無論、俺は変態でもなければ、汗ばんだ手を見てハッスルするような趣味も無い。しかし、幼き日に甘酸っぱい初恋などミリも経験していないにとっては、彼女の手を握るという単純な行為が、やけに難しく感じるのだ。手を伸ばせばすぐ届くのに、それを掴めないというのは、なんとも不思議な感覚である。
そんな、らしくもない純情ボーイ的な思考を繰り広げつつ、「腹が減ってきた」とうるさい教え子を食堂に連れてきた刹那。事件は起きた。
「あぁー! 出たな! おっぱい!!」
「なぜ初手でおっぱい呼ばわり!?」
自動ドアを通過し、列に並ぼうとカウンターに向かった瞬間。どういう巡り合わせか、たまたま学祭に来ていた楓と神楽坂が再会を果たしてしまったのである。

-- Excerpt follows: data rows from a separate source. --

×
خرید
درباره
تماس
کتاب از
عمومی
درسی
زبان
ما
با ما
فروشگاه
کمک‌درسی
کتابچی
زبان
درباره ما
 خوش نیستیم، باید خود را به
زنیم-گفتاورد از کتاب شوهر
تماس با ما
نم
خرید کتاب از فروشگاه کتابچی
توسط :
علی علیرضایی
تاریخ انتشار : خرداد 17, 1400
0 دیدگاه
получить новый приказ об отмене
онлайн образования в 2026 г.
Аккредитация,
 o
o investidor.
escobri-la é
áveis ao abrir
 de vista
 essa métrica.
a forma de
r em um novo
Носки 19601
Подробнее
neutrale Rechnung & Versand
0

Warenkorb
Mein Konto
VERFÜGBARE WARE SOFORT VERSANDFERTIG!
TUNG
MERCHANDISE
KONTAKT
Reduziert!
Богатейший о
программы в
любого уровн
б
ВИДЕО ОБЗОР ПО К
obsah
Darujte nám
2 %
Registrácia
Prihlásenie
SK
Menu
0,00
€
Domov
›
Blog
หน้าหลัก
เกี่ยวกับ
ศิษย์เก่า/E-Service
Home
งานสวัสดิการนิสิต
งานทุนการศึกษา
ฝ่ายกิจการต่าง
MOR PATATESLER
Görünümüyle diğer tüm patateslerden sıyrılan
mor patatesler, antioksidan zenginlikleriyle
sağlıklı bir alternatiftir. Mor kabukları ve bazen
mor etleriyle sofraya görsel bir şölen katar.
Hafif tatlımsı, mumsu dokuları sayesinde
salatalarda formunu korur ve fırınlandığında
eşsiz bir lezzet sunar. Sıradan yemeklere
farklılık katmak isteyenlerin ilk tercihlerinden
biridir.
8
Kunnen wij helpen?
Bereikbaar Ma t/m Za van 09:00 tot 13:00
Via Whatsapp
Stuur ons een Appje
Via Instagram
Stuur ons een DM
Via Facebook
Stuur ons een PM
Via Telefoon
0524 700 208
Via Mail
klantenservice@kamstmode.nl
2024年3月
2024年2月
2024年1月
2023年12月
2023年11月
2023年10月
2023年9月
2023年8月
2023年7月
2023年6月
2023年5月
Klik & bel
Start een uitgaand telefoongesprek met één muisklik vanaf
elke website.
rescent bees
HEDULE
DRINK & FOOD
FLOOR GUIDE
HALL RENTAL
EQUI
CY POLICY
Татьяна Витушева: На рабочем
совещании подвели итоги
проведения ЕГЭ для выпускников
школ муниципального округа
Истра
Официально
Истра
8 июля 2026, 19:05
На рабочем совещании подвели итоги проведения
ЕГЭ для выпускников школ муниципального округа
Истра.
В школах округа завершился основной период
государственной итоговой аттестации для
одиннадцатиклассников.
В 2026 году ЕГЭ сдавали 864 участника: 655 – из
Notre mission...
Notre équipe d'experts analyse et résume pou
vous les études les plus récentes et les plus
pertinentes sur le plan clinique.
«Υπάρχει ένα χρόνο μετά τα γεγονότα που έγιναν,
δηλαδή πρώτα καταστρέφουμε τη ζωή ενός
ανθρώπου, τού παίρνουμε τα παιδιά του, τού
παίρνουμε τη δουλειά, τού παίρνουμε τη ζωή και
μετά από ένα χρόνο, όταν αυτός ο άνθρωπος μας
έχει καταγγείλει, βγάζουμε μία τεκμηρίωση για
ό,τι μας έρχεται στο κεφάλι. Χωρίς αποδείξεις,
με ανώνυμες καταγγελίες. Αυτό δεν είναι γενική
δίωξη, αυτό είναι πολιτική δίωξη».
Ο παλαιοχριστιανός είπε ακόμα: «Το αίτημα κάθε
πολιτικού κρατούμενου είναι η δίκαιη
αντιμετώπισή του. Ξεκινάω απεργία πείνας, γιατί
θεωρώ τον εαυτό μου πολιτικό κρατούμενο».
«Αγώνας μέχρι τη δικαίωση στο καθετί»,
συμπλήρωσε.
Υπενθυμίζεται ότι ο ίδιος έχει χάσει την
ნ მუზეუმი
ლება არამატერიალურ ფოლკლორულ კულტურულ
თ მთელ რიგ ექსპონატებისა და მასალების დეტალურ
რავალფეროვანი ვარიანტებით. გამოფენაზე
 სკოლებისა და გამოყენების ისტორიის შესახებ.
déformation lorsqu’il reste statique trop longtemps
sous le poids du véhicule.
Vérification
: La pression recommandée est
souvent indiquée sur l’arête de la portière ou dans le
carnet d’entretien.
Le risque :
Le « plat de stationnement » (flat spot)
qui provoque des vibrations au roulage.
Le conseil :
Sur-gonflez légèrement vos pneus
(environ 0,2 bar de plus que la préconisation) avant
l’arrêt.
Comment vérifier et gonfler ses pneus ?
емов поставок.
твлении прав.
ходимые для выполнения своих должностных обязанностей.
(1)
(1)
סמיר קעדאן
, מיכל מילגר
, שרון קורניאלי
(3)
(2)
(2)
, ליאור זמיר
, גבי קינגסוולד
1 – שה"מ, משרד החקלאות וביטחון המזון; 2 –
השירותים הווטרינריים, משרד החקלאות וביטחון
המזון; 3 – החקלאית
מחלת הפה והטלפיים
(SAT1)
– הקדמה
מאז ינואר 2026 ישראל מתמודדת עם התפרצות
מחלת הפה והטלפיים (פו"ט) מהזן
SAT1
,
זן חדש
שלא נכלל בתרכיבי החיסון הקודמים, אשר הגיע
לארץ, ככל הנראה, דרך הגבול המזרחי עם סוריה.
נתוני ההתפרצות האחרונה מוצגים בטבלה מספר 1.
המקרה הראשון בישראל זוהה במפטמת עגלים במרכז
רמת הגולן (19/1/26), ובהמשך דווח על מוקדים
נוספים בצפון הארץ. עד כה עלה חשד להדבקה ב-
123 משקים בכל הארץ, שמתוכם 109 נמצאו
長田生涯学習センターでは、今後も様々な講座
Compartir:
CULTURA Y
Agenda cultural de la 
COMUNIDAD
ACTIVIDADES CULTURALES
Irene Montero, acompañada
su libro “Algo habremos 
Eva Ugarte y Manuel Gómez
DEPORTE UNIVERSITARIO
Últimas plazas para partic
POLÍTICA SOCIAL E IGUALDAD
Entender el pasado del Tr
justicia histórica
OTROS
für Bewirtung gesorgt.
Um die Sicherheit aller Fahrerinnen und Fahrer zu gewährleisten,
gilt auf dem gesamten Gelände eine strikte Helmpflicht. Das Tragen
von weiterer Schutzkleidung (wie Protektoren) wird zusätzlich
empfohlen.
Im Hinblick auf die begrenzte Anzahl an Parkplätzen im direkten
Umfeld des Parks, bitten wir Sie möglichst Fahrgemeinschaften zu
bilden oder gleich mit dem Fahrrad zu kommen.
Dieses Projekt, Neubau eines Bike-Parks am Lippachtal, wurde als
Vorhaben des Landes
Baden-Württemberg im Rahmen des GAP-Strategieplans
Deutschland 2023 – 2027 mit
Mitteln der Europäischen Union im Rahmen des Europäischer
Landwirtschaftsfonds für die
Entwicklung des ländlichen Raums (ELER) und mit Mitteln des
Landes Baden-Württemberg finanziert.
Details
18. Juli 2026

「センセーの彼女を自称するロクデナシの悪女め! アンタみたいな常識外のイレギュラー因子が居るから、センセーの女性観がぶっ壊れたんだ!! ここで成敗してくれる!!」
「ねぇ、なんで!? 優、なんで!? 私、この前ちゃんと『謝っといて』って優に頼んだよね!? この前からかった時の謝罪はもう済んでるはずだよね!? なんでこんな敵意むき出しにされちゃってるわけ!?」
「知らん。俺に聞くな」
猫のようにキシャーと威嚇する神楽坂。そして、困り顔で目線を右往左往させる楓。どうやら偶然にも再び巡り合った彼女らの相性は最悪らしい。
「おい、おっぱい! 聞いてんのかおっぱい!!」
「さっきからおっぱい押しすごいね!? そんなに大きいのが羨ましいの!?」
「ち、違うもん! 大事なのは程よい大きさと形だし! ていうか、アタシも高校生の中では大きい方だしぃ!!」
「あ、言われてみれば確かに。どれ、ちょっとお姉さんに触らせてみ?」
「んっ! ちょ、なにいきなり胸触ってんのよ!!」
「ほうほう、これはなかなかご立派」
「揉むな! 吟味するなぁ!!」
「……何やってんだ、お前ら」
出会うやいなや、俺の存在など忘れてしまったかのように公衆の面前でバトり始め、なぜか神楽坂の胸を鷲掴みにする楓。先ほど「どうして神楽坂が敵意をむき出しに?」と俺に問いかけてきたが、敵意を向けられたくないなら、まずはそのハチャメチャムーブをやめることを推奨する。
「えへへぇ、生徒ちゃんかわいい~♪ なんで優と学祭来てるのかは謎だけど、かっわいい~♪」
「ちょっ! な、なんで抱き着くのよ! ぷはっ! もうっ! 胸が顔に押し付けられて息苦しいのよ!!」
「……俺、トイレ行ってくるわ」
そして仕舞いには謎の抱擁まで始まったため、二人の知り合いだと思われる羞恥に耐え切れなくなった俺は、食堂から一時退散することにした。